What you will do: The job is to output each record exactly as it stands, pictures excluded.

[Records drawn from a dataset]
%%

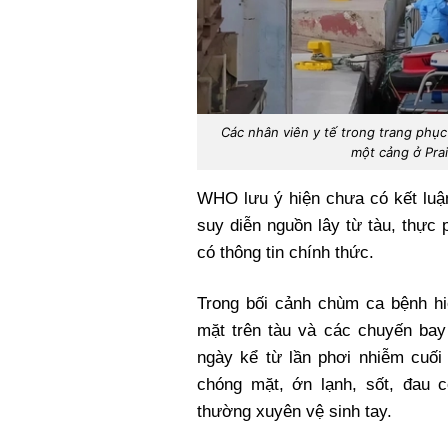
Các nhân viên y tế trong trang phục
một cảng ở Pra
WHO lưu ý hiện chưa có kết luận
suy diễn nguồn lây từ tàu, thực
có thông tin chính thức.
Trong bối cảnh chùm ca bệnh h
mặt trên tàu và các chuyến bay
ngày kể từ lần phơi nhiễm cuối
chóng mặt, ớn lạnh, sốt, đau 
thường xuyên vệ sinh tay.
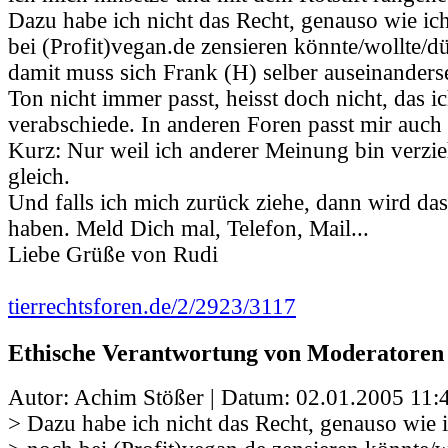
Dazu habe ich nicht das Recht, genauso wie ic
bei (Profit)vegan.de zensieren könnte/wollte/dür
damit muss sich Frank (H) selber auseinanderse
Ton nicht immer passt, heisst doch nicht, das i
verabschiede. In anderen Foren passt mir auch 
Kurz: Nur weil ich anderer Meinung bin verzie
gleich.
Und falls ich mich zurück ziehe, dann wird da
haben. Meld Dich mal, Telefon, Mail...
Liebe Grüße von Rudi
tierrechtsforen.de/2/2923/3117
Ethische Verantwortung von Moderatoren
Autor: Achim Stößer | Datum:
02.01.2005 11:
> Dazu habe ich nicht das Recht, genauso wie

%%

Result for this task:
Các nhân viên y tế trong trang phục
một cảng ở Pra
WHO lưu ý hiện chưa có kết luận
suy diễn nguồn lây từ tàu, thực
có thông tin chính thức.
Trong bối cảnh chùm ca bệnh h
mặt trên tàu và các chuyến bay
ngày kể từ lần phơi nhiễm cuối
chóng mặt, ớn lạnh, sốt, đau 
thường xuyên vệ sinh tay.
Dazu habe ich nicht das Recht, genauso wie ic
bei (Profit)vegan.de zensieren könnte/wollte/dür
damit muss sich Frank (H) selber auseinanderse
Ton nicht immer passt, heisst doch nicht, das i
verabschiede. In anderen Foren passt mir auch 
Kurz: Nur weil ich anderer Meinung bin verzie
gleich.
Und falls ich mich zurück ziehe, dann wird da
haben. Meld Dich mal, Telefon, Mail...
Liebe Grüße von Rudi
tierrechtsforen.de/2/2923/3117
Ethische Verantwortung von Moderatoren
Autor: Achim Stößer | Datum:
02.01.2005 11:
> Dazu habe ich nicht das Recht, genauso wie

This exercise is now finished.